It may be that you woke up last Saturday morning, spotted the date 7 August on your phone, and then had that feeling that you’d forgotten something of significance on this date – a birthday perhaps, or maybe worse, a wedding anniversary?! Thankfully, there was no need to bolt out the front door and do some indiscriminate present-buying on this occasion, as all that you missed (we hope!) was the one-year anniversary of the effective date of the Cayman Islands Private Funds Act (or the PF Law as it was then known).
The 1st anniversary of PF Act “Game Day” is an opportune time, however, to take stock and see what, if anything, has changed as the PF Act settled in as part of fund finance transactions over the past year and what issues have been at the fore as sponsors and lenders have navigated their way through this new law.
Remind me – why did Cayman introduce the PF Act?
Contrary to popular belief, the PF Act was not introduced in order to give Cayman fund finance attorneys a more prominent position in transactions! In short, the PF Act was introduced so that the Cayman Islands would meet the standards of international bodies (such as the EU and OECD) and, in particular, in order to avoid being part of the EU’s list of non-cooperative jurisdictions for tax matters (more often referred to as the “EU tax blacklist”).
Following the registration of over 12,000 private funds ahead of the 7 August 2020 deadline, the EU Council deemed that Cayman’s efforts had been sufficient in this regard and Cayman was removed from the EU tax blacklist – which remains the current position.
It’s all coming back to me now – so what happened after 7 August?
Loan document negotiations pre-7 August 2020 had been very much focused on registration of funds by or before a set number of days ahead of the 7 August deadline.
From this point forward, the market shifted almost instantly to a position of requiring Cayman private funds that fell within the scope of the PF Act to be registered with CIMA prior to closing or being allowed to join a facility. This remains the market position from our perspective, and we have only seen it departed from in a few very situation-specific circumstances (e.g., where the Cayman fund is one of a considerable number of parties across multiple jurisdictions granting security and is immaterial to the overall security – in such scenarios we have seen a post-closing deliverable to demonstrate that the registration has been finalized within a set deadline).
The other aspect of PF Act compliance that remains a feature of transactions is the requirement to maintain registration (which is uncontroversial in our view) and what, if any, the cure period should be if a Cayman private fund is in default of this provision by virtue of being involuntarily de-registered by CIMA for non-compliance with the PF Act. On this point, lenders have taken a number of approaches varying from no-cure period (e.g., immediate default on it becoming apparent that a private fund has been de-registered by CIMA) to allowing for a number of days for private fund to cure the default (i.e., re-register with CIMA).

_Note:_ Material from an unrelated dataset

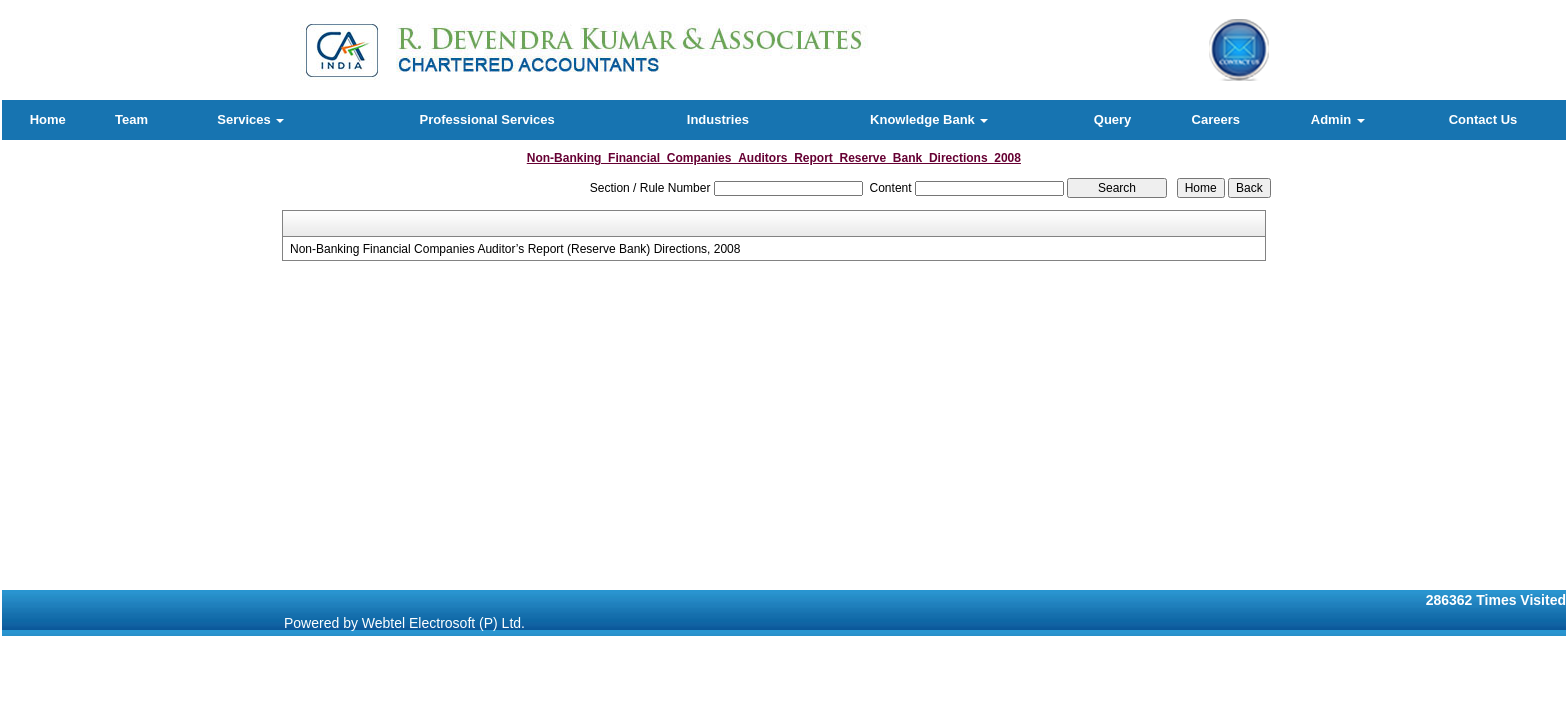 The image size is (1568, 720). Describe the element at coordinates (515, 249) in the screenshot. I see `Non-Banking Financial Companies Auditor’s Report (Reserve Bank) Directions, 2008` at that location.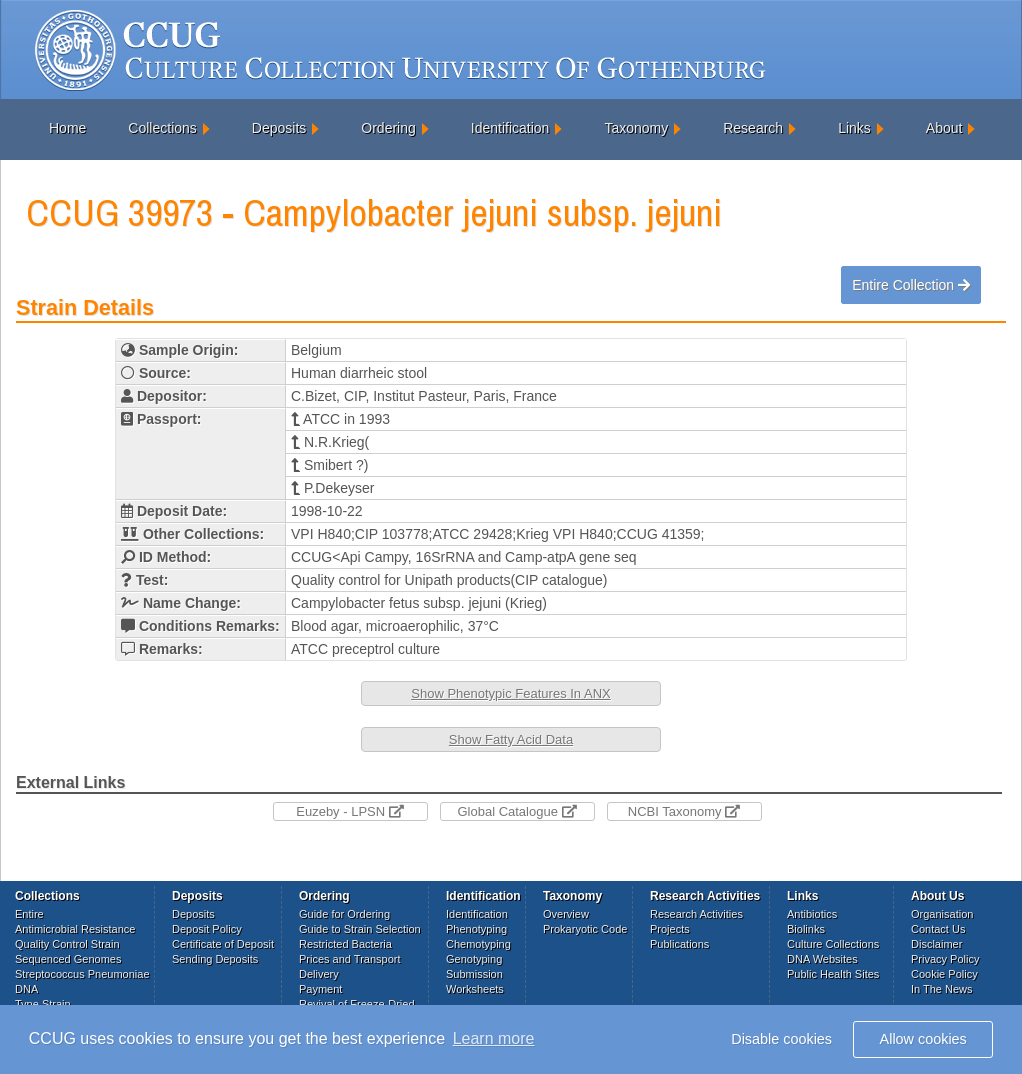 This screenshot has height=1074, width=1022. Describe the element at coordinates (684, 811) in the screenshot. I see `NCBI Taxonomy` at that location.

Anything new for lenders to be aware of?
The main issue that has arisen continues to be one of timing – primarily, will a Cayman fund be registered with CIMA by the time the sponsor wishes it to join a facility. This has led in some instances to closings being moved to facilitate the CIMA registration occurring or, more frequently, the exclusion of the Cayman private fund from the initial closing to be subsequently joined to the facility at such time as the sponsor can demonstrate CIMA registration has occurred.
What next? Are any changes expected to the Private Funds Act?
We don’t currently expect any material changes to the PF Act, but as the law remains a relatively new concept, ambiguity does still arise on the interpretation of whether certain bespoke vehicles are within scope of the PF Act or fall within “non-fund arrangements” (which are not required to register with CIMA) and, over time, it can be expected that further guidance would be issued by CIMA in this area.
Conclusion
It’s perhaps surprising that the PF Act continues to be a feature of transactions one year out from its effective date, and it isn’t yet showing any sign of fading into insignificance. As precedent is built on new deals and vintages of funds, however, it should result in less negotiation of these terms. Our expectation is that timing (and deal management around such timing) will end up being the main impact of the PF Act and, as CIMA continues to build efficiency in the registration process for such funds, it is hoped that this too will fade as an issue over time.